:: Description of the task ::
Exact copy, no pictures: return only the lines below from the line with "23.09.2026–26.09.2026" up to and including the line with "ly in a time of need. Our team of experienced".

--- Input records ---

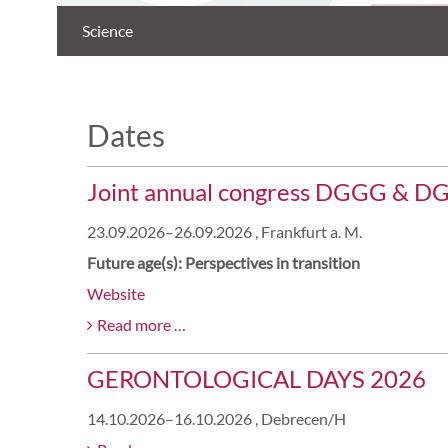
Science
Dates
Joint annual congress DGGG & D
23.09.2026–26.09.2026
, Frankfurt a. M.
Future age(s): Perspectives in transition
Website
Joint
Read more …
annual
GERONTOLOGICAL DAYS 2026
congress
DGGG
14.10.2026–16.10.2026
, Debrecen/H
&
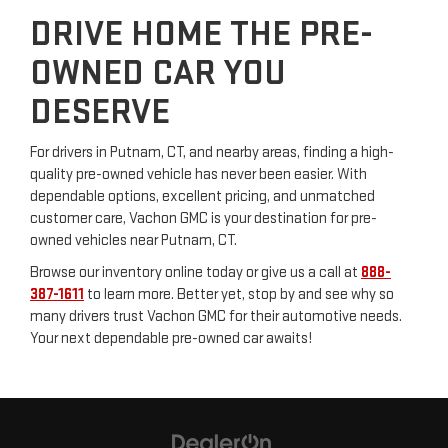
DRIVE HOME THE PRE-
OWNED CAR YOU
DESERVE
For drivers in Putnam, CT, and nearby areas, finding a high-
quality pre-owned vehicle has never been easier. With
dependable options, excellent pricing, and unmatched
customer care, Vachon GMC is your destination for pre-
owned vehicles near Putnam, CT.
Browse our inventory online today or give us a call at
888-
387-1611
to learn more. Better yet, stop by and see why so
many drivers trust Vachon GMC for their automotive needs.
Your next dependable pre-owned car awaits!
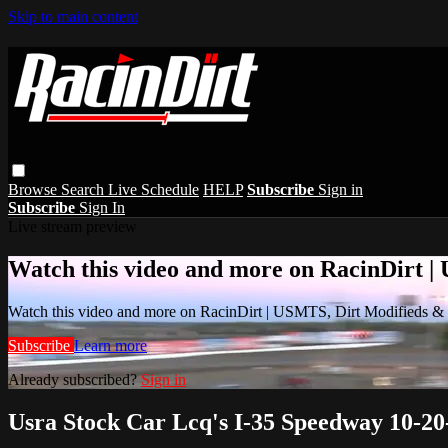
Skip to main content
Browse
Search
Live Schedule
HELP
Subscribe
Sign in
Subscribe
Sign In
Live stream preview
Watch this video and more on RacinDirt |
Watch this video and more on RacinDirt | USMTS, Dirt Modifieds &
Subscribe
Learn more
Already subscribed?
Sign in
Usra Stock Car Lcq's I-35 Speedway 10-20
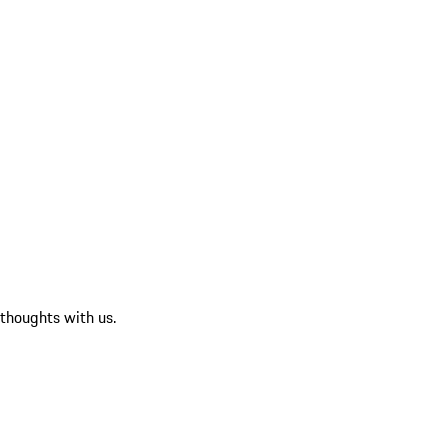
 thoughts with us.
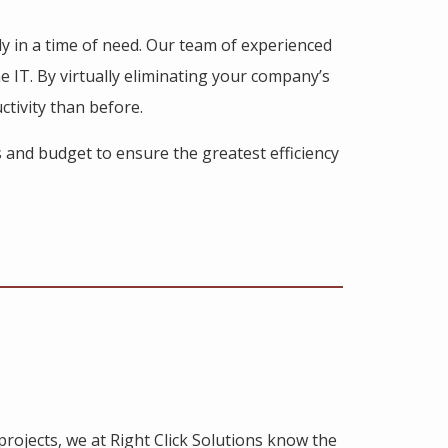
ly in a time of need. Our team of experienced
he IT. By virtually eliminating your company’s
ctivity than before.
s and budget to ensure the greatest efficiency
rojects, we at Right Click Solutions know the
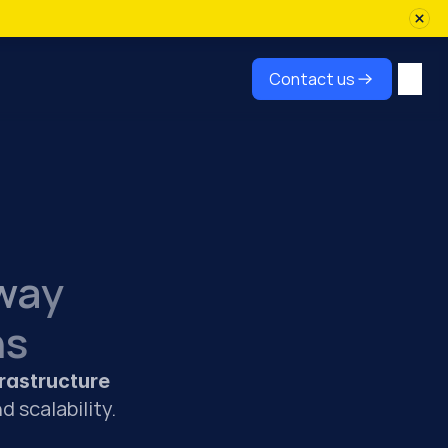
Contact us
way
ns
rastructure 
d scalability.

---
--- Input records ---

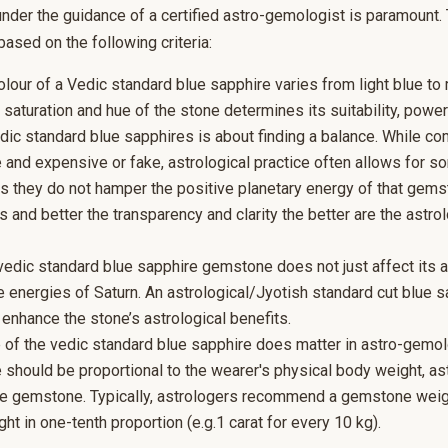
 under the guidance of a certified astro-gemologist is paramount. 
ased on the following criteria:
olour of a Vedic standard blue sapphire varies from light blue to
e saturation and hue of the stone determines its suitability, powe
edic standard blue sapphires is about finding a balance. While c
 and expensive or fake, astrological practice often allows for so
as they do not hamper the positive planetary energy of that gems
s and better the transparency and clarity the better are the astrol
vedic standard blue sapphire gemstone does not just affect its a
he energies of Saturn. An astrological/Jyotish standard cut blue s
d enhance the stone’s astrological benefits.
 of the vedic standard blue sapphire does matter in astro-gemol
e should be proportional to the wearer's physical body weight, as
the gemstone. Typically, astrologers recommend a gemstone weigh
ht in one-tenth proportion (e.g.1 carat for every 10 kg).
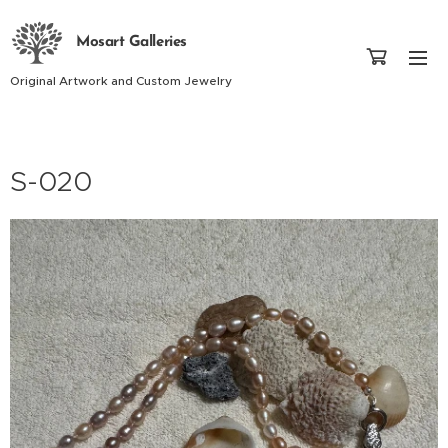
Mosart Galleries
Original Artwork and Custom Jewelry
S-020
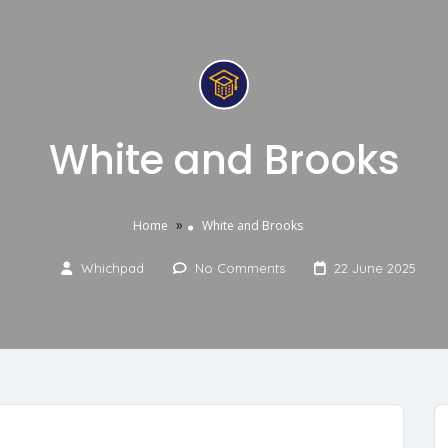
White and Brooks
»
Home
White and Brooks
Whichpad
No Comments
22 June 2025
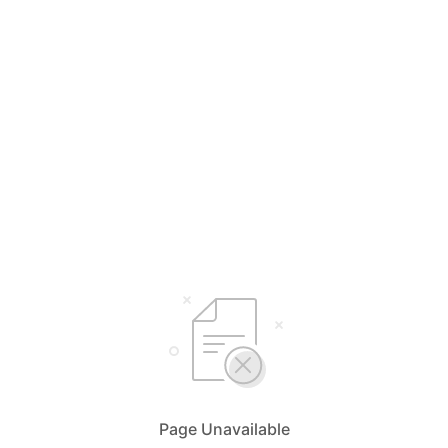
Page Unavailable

---
--- Input records ---

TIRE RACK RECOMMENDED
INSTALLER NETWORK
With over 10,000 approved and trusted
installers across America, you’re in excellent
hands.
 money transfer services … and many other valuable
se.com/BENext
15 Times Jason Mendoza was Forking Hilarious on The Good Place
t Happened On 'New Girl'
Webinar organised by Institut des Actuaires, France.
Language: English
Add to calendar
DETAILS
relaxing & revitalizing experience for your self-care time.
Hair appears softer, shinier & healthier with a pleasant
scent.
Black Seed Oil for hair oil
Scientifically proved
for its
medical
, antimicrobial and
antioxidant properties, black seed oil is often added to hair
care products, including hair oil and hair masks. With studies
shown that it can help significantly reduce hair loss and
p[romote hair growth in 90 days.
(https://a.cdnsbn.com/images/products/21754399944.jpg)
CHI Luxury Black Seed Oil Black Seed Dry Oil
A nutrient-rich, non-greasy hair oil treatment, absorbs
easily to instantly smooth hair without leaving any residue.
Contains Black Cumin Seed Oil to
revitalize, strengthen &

---

:: Solution to this exercise ::
23.09.2026–26.09.2026
, Frankfurt a. M.
Future age(s): Perspectives in transition
Website
Joint
Read more …
annual
GERONTOLOGICAL DAYS 2026
congress
DGGG
14.10.2026–16.10.2026
, Debrecen/H
&
DRIVE HOME THE PRE-
OWNED CAR YOU
DESERVE
For drivers in Putnam, CT, and nearby areas, finding a high-
quality pre-owned vehicle has never been easier. With
dependable options, excellent pricing, and unmatched
customer care, Vachon GMC is your destination for pre-
owned vehicles near Putnam, CT.
Browse our inventory online today or give us a call at
888-
387-1611
to learn more. Better yet, stop by and see why so
many drivers trust Vachon GMC for their automotive needs.
Your next dependable pre-owned car awaits!
Skip to main content
Browse
Search
Live Schedule
HELP
Subscribe
Sign in
Subscribe
Sign In
Live stream preview
Watch this video and more on RacinDirt |
Watch this video and more on RacinDirt | USMTS, Dirt Modifieds &
Subscribe
Learn more
Already subscribed?
Sign in
Usra Stock Car Lcq's I-35 Speedway 10-20
 thoughts with us.
ly in a time of need. Our team of experienced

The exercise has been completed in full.